The CHIPS Act aims for geographical diversification by funding new fabrication facilities in locations that reduce risk, even funding TSMC to build a new plant in Arizona. By bringing production closer to home, the U.S. hopes to mitigate the chokehold that one company or one country can have on the global chip supply.

While TSMC and other incumbents do benefit from this legislation, the CHIPS Act isn't just handing cash to giants; it’s also supporting a broader range of players—from upstarts to legacy companies—that can contribute to innovation.
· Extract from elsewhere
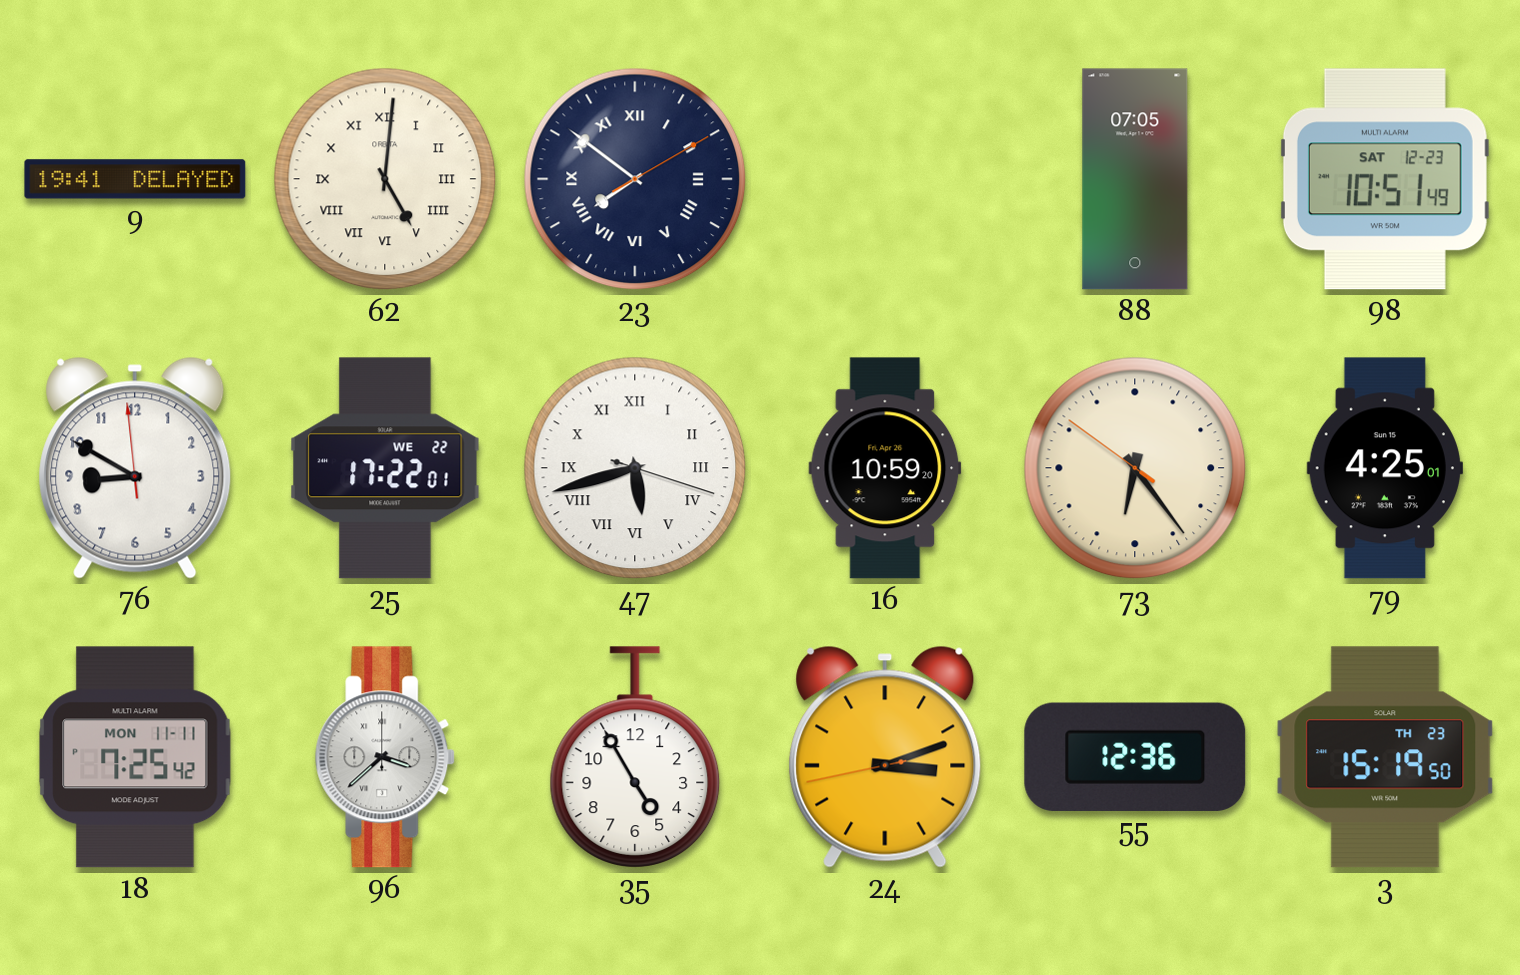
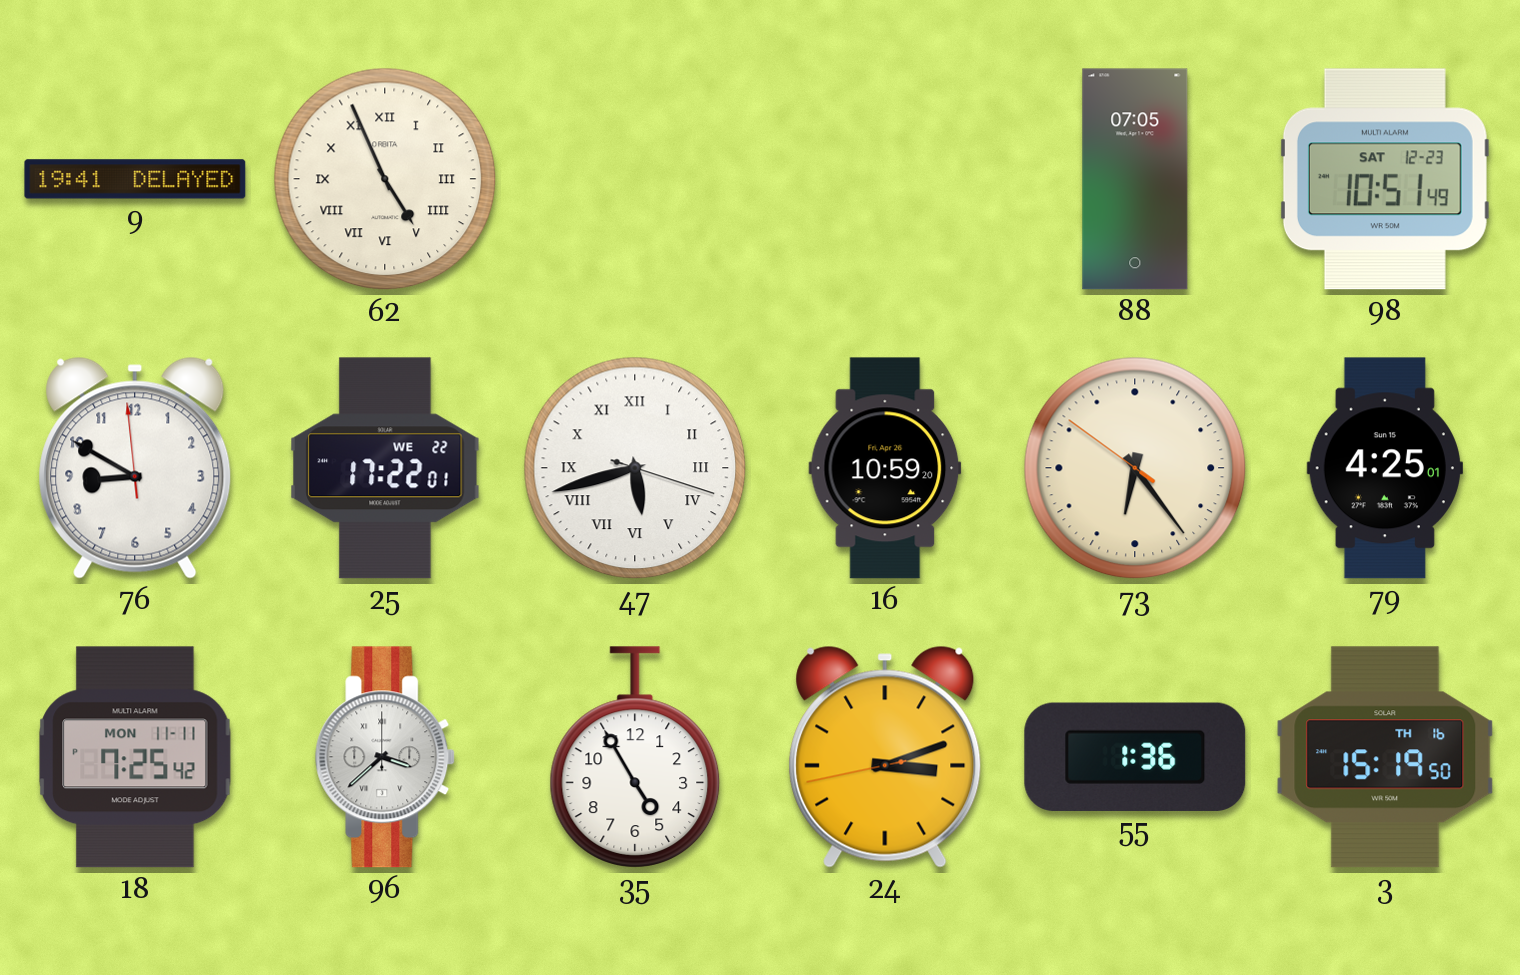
62: 5:01 -> 4:56
23: 7:51 -> none
55: 12:36 -> 1:36
3 date: TH 23 -> TH 16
This funding opens the door for new entrants to step up and for older companies to reinvest in their capacity, potentially leveling the playing field.



What’s happening in the semiconductor industry may seem distant from daily life, but the call you just placed was on a 5G network, your lane assist kicked in near that curb on the drive to work, and you got an extra five minutes back when ChatGPT wrote that email you’ve been avoiding.

Advanced chips power the tech we rely on, and if speed and innovation matter to you, so does this industry.